10 Charts for the Month of May
1. Growth Sectors Continue to Outperform
In the bear market of 2022, growth sectors led on the downside. The tech-laden NASDAQ dropped 33%, far more than the declines seen for value-oriented groups . Things are different now. Big tech is pacing gains in 2023.
2. Communication Services is Leading the Way
The Communication Services sector has rallied 23% through the first four months of 2023, thanks in large part to a 92% year-to-date gain for Meta Platforms. Communications ended last week at its highest level since last August.
3. Mean Reversion Ahead?
After the equal weight S&P 500 steadily outperformed the cap-weighted index in 2022, we’ve seen a sharp relative selloff over the last month and a half. The ratio broke down to new 52-week lows last Thursday. Momentum, though, is putting in a potential bullish divergence. That could set the stage for a mean reversion rally in favor of the equally weighted index.
4. Interest Rates Going Nowhere Fast
The ICE BofA MOVE Index, which tracks fixed income market volatility, touched its highest level since 2008 during March, and remains elevated relative to historical norms. Despite that, 10-year Treasury yields are virtually unchanged over 1-month and 3-month timeframes.
5 and 6. Stocks Are Still Highly Correlated with Currencies
All throughout 2022, the US Dollar was in the driver’s seat. Each time the Dollar Index touched a new high, stock prices fell to new lows. That negative correlation is still very much alive – except those Dollar headwinds have turned into tailwinds. The DXY is at its lowest level since last April.

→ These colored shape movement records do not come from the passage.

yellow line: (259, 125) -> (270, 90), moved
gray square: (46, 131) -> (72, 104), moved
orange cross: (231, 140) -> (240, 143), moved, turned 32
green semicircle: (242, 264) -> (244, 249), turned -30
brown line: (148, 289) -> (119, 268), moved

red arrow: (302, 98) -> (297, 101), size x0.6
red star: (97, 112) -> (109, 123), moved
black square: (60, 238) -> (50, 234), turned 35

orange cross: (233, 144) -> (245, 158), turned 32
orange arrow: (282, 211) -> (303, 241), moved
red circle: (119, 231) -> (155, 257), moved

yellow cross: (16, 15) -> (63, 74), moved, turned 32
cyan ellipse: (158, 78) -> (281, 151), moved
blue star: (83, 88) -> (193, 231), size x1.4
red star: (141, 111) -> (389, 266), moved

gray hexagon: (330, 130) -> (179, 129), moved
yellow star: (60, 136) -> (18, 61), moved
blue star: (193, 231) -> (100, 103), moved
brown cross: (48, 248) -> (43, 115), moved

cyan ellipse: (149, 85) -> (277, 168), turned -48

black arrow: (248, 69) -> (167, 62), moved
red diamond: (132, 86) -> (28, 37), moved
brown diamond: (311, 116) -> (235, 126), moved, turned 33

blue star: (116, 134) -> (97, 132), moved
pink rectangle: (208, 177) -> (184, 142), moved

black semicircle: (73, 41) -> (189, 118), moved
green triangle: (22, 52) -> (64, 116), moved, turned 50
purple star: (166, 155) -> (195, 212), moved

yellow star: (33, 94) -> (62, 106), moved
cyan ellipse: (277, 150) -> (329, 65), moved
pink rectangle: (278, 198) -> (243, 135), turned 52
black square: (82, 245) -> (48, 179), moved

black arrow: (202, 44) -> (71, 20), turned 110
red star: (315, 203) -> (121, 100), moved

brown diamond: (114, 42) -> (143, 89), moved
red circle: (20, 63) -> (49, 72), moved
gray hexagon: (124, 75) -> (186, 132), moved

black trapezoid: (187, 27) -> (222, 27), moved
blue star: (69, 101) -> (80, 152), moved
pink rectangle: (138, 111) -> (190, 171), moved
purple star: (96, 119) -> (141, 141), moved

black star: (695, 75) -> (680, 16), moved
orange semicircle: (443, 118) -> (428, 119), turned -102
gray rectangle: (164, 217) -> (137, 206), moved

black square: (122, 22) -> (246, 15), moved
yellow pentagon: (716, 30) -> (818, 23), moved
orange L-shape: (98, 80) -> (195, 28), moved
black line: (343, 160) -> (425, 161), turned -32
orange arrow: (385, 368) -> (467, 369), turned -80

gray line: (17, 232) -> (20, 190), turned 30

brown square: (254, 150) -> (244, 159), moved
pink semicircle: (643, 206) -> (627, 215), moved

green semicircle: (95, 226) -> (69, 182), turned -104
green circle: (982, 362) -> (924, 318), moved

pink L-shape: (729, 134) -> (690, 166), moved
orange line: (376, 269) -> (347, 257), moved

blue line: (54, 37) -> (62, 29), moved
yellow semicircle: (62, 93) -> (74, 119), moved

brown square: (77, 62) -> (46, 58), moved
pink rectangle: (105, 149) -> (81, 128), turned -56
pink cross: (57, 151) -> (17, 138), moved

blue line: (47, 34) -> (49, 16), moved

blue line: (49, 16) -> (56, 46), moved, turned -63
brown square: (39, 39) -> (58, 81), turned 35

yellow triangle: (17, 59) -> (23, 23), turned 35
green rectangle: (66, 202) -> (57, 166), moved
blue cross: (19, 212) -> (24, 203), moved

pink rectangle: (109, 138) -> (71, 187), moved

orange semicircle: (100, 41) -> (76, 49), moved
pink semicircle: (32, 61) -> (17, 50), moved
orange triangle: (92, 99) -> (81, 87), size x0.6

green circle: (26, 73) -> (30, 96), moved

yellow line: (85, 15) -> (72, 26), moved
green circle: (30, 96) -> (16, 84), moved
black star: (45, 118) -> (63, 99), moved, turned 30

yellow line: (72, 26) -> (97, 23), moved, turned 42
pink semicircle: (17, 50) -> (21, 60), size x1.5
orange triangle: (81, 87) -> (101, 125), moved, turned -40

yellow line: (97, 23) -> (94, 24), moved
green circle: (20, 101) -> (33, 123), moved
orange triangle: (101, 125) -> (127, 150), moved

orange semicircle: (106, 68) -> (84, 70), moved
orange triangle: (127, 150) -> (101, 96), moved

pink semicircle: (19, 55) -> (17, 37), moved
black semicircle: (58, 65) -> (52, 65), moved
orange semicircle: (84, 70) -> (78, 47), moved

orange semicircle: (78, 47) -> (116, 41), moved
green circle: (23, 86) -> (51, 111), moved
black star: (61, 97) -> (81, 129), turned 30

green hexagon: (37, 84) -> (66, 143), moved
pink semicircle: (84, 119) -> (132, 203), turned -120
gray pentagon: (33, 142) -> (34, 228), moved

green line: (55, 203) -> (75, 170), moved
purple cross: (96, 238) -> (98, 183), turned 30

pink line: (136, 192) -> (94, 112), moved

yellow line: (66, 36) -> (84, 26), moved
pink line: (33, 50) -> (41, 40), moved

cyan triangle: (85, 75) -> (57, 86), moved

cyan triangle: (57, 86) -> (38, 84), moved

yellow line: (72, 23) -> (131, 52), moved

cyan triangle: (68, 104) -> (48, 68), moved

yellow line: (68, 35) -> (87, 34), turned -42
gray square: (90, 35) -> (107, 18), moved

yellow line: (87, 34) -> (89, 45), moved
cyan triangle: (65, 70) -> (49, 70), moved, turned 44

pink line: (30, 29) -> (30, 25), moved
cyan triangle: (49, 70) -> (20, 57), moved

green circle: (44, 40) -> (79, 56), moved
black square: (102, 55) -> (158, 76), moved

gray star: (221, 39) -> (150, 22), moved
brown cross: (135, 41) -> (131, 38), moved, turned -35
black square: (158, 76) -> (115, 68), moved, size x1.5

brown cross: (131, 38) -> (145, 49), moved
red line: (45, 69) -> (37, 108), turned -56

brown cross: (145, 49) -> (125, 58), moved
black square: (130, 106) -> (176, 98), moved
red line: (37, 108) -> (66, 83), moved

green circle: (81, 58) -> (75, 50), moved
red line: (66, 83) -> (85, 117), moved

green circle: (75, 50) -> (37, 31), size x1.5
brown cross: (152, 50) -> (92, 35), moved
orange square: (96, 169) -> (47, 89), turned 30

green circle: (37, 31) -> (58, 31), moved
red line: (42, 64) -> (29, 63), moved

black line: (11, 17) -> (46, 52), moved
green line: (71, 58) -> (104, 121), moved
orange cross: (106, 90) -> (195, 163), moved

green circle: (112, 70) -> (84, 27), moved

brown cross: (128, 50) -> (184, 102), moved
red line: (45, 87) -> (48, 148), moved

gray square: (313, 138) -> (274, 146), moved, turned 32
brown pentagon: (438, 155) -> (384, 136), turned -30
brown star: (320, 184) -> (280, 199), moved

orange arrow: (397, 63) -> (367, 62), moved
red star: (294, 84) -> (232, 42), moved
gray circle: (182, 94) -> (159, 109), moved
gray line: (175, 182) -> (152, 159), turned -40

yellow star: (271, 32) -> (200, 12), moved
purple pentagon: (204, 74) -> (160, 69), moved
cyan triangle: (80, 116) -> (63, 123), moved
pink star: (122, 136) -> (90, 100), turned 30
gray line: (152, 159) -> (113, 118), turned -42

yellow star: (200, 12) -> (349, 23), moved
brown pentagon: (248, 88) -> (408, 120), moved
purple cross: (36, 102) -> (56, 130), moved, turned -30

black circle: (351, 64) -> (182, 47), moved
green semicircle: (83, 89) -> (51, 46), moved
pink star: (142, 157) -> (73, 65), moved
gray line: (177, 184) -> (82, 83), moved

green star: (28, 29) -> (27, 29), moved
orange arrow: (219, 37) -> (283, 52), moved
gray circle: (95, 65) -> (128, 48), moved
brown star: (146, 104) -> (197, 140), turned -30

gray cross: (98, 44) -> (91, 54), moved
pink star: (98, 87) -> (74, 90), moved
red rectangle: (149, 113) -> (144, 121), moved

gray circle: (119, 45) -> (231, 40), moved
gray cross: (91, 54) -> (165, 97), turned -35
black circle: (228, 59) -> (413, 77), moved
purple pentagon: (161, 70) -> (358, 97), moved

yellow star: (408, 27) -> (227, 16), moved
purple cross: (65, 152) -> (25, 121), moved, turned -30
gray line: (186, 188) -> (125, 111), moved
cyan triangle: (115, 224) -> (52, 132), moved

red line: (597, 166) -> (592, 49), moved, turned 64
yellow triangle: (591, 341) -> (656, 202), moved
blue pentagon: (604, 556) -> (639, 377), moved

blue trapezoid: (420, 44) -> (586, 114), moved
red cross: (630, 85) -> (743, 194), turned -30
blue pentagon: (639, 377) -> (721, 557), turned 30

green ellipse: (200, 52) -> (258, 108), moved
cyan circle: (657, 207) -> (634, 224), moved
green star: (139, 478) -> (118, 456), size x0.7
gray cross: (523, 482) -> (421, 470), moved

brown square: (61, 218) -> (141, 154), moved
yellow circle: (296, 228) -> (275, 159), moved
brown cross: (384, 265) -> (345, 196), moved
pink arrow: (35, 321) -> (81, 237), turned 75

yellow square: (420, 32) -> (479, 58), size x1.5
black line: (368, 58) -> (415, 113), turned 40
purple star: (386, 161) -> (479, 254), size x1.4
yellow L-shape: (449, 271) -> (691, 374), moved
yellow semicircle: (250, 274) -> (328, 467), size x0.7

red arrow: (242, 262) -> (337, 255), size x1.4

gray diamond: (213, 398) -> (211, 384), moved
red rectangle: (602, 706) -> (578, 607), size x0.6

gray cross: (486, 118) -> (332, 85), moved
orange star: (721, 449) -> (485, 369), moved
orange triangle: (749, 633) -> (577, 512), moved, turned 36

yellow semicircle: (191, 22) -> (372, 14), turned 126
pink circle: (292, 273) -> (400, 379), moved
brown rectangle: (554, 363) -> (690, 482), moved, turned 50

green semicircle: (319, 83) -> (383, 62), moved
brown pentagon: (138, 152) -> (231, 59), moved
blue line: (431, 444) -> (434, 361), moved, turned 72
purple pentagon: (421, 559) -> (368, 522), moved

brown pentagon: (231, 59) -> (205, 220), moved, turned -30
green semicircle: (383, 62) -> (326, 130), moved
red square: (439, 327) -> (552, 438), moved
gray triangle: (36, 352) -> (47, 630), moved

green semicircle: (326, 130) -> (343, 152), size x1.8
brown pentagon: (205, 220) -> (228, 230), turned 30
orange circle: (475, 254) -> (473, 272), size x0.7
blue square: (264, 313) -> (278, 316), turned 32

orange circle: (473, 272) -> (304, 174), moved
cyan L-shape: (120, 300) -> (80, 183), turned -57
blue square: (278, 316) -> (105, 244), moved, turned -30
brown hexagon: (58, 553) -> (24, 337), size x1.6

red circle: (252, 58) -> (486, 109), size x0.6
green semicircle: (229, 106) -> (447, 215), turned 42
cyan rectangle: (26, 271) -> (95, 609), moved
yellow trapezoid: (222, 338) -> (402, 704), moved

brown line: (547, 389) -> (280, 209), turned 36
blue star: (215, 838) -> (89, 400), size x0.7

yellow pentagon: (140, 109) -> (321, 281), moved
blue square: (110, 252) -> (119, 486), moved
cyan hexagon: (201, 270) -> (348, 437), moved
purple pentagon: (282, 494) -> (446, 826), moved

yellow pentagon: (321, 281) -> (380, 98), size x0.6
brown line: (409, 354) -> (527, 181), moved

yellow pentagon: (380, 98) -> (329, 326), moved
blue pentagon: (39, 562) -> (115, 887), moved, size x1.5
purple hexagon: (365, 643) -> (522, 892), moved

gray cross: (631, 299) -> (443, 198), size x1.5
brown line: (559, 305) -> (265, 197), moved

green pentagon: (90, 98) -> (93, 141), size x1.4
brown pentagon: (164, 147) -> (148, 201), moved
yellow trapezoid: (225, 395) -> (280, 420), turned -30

7. Gold Prices Approaching All-Time Highs
Precious metals are off to a strong start in 2023, led by an 8% rally in gold. That puts the yellow metal just 3% from all-time high prices, which were set in August 2020. A breakout from this range could spark a move to 3170.
8. Bitcoin Rejected at 30,000
Bitcoin has been one of the best places to invest in 2023, with a year-to-date gain of more than 70%. It’s still stuck below last summer’s key breakdown level, though, after briefly surpassing it in April. A sustained move above 30,000 would go a long way toward convincing us that the intermediate-term trend has changed.
9 and 10. The Fed’s decision is getting harder
Inflation is still too high. Year-over-year growth in CPI has declined for 9 consecutive months, but that decline is largely attributable to normalization of goods prices. Core services prices are still near 40-year highs. Meanwhile, the labor market is starting to show signs of weakness. The number of continuing jobless claims remains quite low, but the 6-month change is cause for concern. We’ve never seen claims increase at this pace outside of a recession. The Fed has to weigh the risk of pushing the economy into a downturn against the risk of letting inflation remain higher for longer.